The term infrared emitters could in principle be applied to any devices emitting infrared light. However, it is typically used for devices which are not lasers – in particular, to the following types of emitters:
Thermal emitters are devices which emit thermal radiation from some heated part. Some of them are special forms of incandescent lamps, sometimes in a very compact form, and may be used as broadband infrared light sources for applications in spectroscopy, for example, where the quite limited brightness is acceptable. Their emission may be approximately constant, but not necessarily with a high precision of calibration. Special designs that of the Nernst lamp and the globar. Sometimes, such sources are equipped with a infrared filter which transmits only infrared light in a certain spectral region.

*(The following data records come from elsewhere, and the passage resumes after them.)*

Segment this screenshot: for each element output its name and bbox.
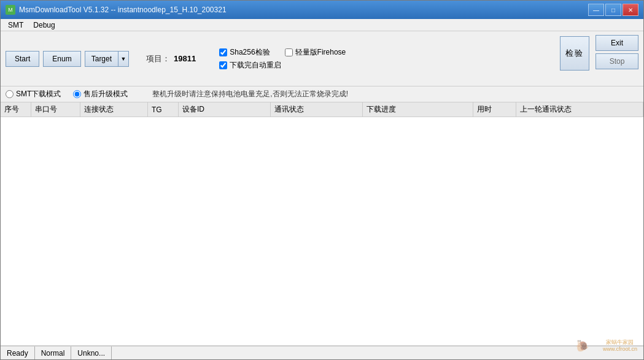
auto-restart-checkbox[interactable]: [219, 61, 227, 69]
watermark: 🐌 家蜗牛家园www.cfroot.cn: [564, 334, 637, 358]
smt-mode-group: SMT下载模式: [6, 89, 61, 99]
app-icon: M: [6, 5, 15, 15]
smt-mode-radio[interactable]: [6, 90, 14, 98]
lite-label[interactable]: 轻量版Firehose: [295, 47, 346, 58]
verify-button[interactable]: 检验: [560, 36, 589, 71]
smt-mode-label[interactable]: SMT下载模式: [16, 89, 61, 99]
minimize-button[interactable]: —: [588, 4, 604, 16]
title-bar-left: M MsmDownloadTool V5.1.32 -- instantnood…: [6, 5, 227, 15]
menu-debug[interactable]: Debug: [28, 20, 60, 30]
col-header-devid: 设备ID: [179, 102, 271, 117]
upgrade-mode-group: 售后升级模式: [73, 89, 128, 99]
checkboxes-area: Sha256检验 轻量版Firehose 下载完自动重启: [219, 47, 346, 71]
start-button[interactable]: Start: [6, 51, 39, 67]
close-button[interactable]: ✕: [623, 4, 638, 16]
toolbar: Start Enum Target ▼ 项目： 19811 Sha256检验 轻…: [1, 31, 643, 86]
status-unknown: Unkno...: [71, 347, 112, 359]
project-value: 19811: [174, 54, 196, 63]
main-window: M MsmDownloadTool V5.1.32 -- instantnood…: [0, 0, 644, 360]
lite-checkbox[interactable]: [285, 48, 293, 56]
col-header-comm: 通讯状态: [271, 102, 363, 117]
sha256-checkbox[interactable]: [219, 48, 227, 56]
target-dropdown-arrow[interactable]: ▼: [118, 51, 129, 67]
upgrade-mode-label[interactable]: 售后升级模式: [83, 89, 128, 99]
maximize-button[interactable]: □: [605, 4, 621, 16]
col-header-port: 串口号: [31, 102, 80, 117]
sha256-label[interactable]: Sha256检验: [230, 47, 270, 58]
auto-restart-row: 下载完自动重启: [219, 60, 346, 71]
target-button[interactable]: Target: [85, 51, 118, 67]
col-header-tg: TG: [148, 102, 179, 117]
status-normal: Normal: [35, 347, 72, 359]
col-header-lastcomm: 上一轮通讯状态: [516, 102, 643, 117]
toolbar-left: Start Enum Target ▼: [6, 51, 129, 67]
exit-button[interactable]: Exit: [596, 35, 638, 51]
table-body: [1, 117, 643, 346]
title-bar: M MsmDownloadTool V5.1.32 -- instantnood…: [1, 1, 643, 19]
target-group: Target ▼: [85, 51, 129, 67]
sha256-row: Sha256检验 轻量版Firehose: [219, 47, 346, 58]
project-area: 项目： 19811: [146, 53, 196, 64]
mode-bar: SMT下载模式 售后升级模式 整机升级时请注意保持电池电量充足,否则无法正常烧录…: [1, 86, 643, 102]
title-bar-controls: — □ ✕: [588, 4, 638, 16]
menu-bar: SMT Debug: [1, 19, 643, 31]
window-title: MsmDownloadTool V5.1.32 -- instantnoodle…: [19, 6, 227, 14]
col-header-conn: 连接状态: [80, 102, 148, 117]
status-bar: Ready Normal Unkno... 🐌 家蜗牛家园www.cfroot.…: [1, 346, 643, 359]
notice-text: 整机升级时请注意保持电池电量充足,否则无法正常烧录完成!: [152, 89, 348, 99]
col-header-seq: 序号: [1, 102, 31, 117]
right-buttons: Exit Stop: [596, 35, 638, 69]
col-header-progress: 下载进度: [363, 102, 473, 117]
watermark-text: 家蜗牛家园www.cfroot.cn: [603, 339, 637, 353]
enum-button[interactable]: Enum: [43, 51, 80, 67]
menu-smt[interactable]: SMT: [3, 20, 28, 30]
snail-icon: 🐌: [564, 334, 600, 358]
auto-restart-label[interactable]: 下载完自动重启: [230, 60, 281, 71]
status-ready: Ready: [1, 347, 35, 359]
stop-button[interactable]: Stop: [596, 53, 638, 69]
table-container: 序号 串口号 连接状态 TG 设备ID 通讯状态 下载进度 用时 上一轮通讯状态: [1, 102, 643, 346]
table-header: 序号 串口号 连接状态 TG 设备ID 通讯状态 下载进度 用时 上一轮通讯状态: [1, 102, 643, 117]
upgrade-mode-radio[interactable]: [73, 90, 81, 98]
col-header-time: 用时: [473, 102, 516, 117]
project-label: 项目：: [146, 53, 170, 64]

There are also calibrated blackbody sources, where e.g. a ceramic tube is electrically heated to a high temperature (e.g. 1000 °C), and the corresponding thermal radiation exits at one end.
Besides, there are pulsable thermal emitters, where the radiation is generated by a thin foil with low thermal capacitance. They can allow the modulation of thermal radiation of timescales of a few milliseconds.
Other thermal emitters are larger infrared heaters, sometimes with quite substantial heating powers, for applications in industrial fabrication or in laser printers, for example.
The radiance of thermal emitters is fundamentally limited. Substantially higher radiance is possible with infrared light emitting diodes (LEDs). The output power of those can also be rapidly modulated, and that feature is frequently employed in remote control transmitters, for example.
Typical output powers between a few milliwatts and hundreds of milliwatts, but emitters with multi-watt output are also available.
The output can be somewhat directed, but not as much as with laser diodes.
In terms of laser safety, infrared LEDs are less critical than lasers.